SGLang was originally developed with GPU execution and x86 CPU paths as first-class targets. Arm Neoverse CPUs are among the most powerful processors available today. They deliver exceptional performance-per-watt and performance-per-dollar. Arm Neoverse-based servers include wide SIMD pipelines such as SVE2 andNEON, high-bandwidth memory system, and low memory-access latency. These features suit the memory-bound, bandwidth-constrained workloads that dominate LLM inference. Arm also performs well in storage and networking workloads which support KV-cache spilling and disaggregation.  

This blog describes our contributions to enable SGLang inference to Arm Neoverse. These include:  

• Refactoring the codebase to remove x86-specific assumptions 
• Adding INT8 quantization and Mixture-of-Experts (MoE) model support 
• Integrating official Arm CI 

These changes make LLM serving production-ready on Arm. 

Enable SGLang on Arm64 CPU 

The  sgl-kernel  CPU execution path was built around Intel-specific assumptions. GEMM kernels assumed x86 VNNI and BRGEMM routines that are not available on Arm. Intel AMX-specific weight pre-packing changed expected data layouts. x86 intrinsics throughout the codebase failed to compile on Arm. 

PR #12527 and #14867 refactored SGLang CPU codebase to remove assumptions that tied CPU execution to x86 platforms.. This work established BF16 inference on PyTorch with the oneDNN and ACL backend as a stable baseline for Arm systems. 

Production deployments increasingly use quantized models to improve throughput and reduce memory use. The W8A8 format, which uses8-bit weights and 8-bit activations, has become a practical standard for CPU inference. Compared to BF16, W8A8 halves memory bandwidth requirements  and enables integer SIMD acceleration on modern hardware.  

PR #16045 adds W8A8 INT8 support for Arm platforms. This support covers both dense transformer models and sparse MoE architectures which is an increasingly important capability as MoE models become more common. 

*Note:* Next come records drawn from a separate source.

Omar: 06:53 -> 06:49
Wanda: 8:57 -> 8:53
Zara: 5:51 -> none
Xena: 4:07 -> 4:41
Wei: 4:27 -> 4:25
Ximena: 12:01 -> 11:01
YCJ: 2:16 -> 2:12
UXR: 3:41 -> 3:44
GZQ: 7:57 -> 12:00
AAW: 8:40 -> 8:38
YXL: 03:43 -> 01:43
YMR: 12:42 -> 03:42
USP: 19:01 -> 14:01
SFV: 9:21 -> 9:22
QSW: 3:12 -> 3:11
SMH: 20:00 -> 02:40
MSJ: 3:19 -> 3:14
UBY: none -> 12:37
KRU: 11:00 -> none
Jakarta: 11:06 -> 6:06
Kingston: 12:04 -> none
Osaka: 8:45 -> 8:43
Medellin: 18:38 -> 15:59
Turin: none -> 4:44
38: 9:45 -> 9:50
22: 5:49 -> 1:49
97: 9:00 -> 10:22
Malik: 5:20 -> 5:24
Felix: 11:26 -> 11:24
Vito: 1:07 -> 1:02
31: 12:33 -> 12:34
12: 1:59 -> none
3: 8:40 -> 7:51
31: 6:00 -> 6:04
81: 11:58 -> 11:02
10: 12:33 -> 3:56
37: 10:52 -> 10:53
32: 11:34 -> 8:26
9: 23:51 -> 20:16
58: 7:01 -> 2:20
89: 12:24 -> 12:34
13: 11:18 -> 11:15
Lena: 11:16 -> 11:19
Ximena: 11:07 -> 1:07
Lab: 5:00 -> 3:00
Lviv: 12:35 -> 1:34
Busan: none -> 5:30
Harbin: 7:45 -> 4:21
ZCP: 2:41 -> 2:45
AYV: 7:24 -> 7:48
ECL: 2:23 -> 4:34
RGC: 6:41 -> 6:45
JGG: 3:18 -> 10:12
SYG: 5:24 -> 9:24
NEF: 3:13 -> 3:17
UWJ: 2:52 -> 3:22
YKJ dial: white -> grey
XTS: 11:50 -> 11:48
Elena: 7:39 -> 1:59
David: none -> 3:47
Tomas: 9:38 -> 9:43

The refactored codebase organizes kernels into architecture-specific source directories and selects the correct subtree at build time. This approach enables INT8 GEMM kernels optimized for Arm’s I8MM (smmla) and dot-product (sdot) instructions to coexist in the same repository as Intel AMX kernels, without a tangle of #ifdef guards.  

Accuracy evaluations showed that W8A8 quantized models produced negligible degradation compared to full-precision baselines.  

Set up dedicated Arm64 CI 

Enabling SGLang on Arm requires a robust continuous integration (CI) pipeline that prevents regressions.  

PR #22123, merged in May 2026, establishes a PR-gated test lane for Arm. It includes two key components: 

• Native Arm64 Dockerfile: This provides a reproducible build environment for Arm64 systems, separate from the existing x86 container image. It ensures that Arm builds are self-contained and that library dependencies resolve to Arm-native packages. 

• Dedicated GitHub Actions workflow. This workflow runs for every pull request that modifies CPU-related paths. It runs on GitHub-hosted Arm64 runners and covers the full integration workflow: container builds, SGLang installation, sgl-kernel compilation, and a curated test suite. 

 

What is next 

• Integrate KleidiAI into SGLang to improve CPU inference performance on Arm.  
• Add new features such as CPU MoE offloading and additional quantization formats such as INT4.  
• Expand CI coverage with additional test cases as native Arm implementations continue to arrive.  

Summary 

SGLang now runs on Arm Neoverse CPUs. We removed x86-specific assumptions, added W8A8 INT8 quantization for dense and MoE models, and established a dedicated Arm64 CI pipeline. Next, we plan to improve performance, add features, and expand CI coverage.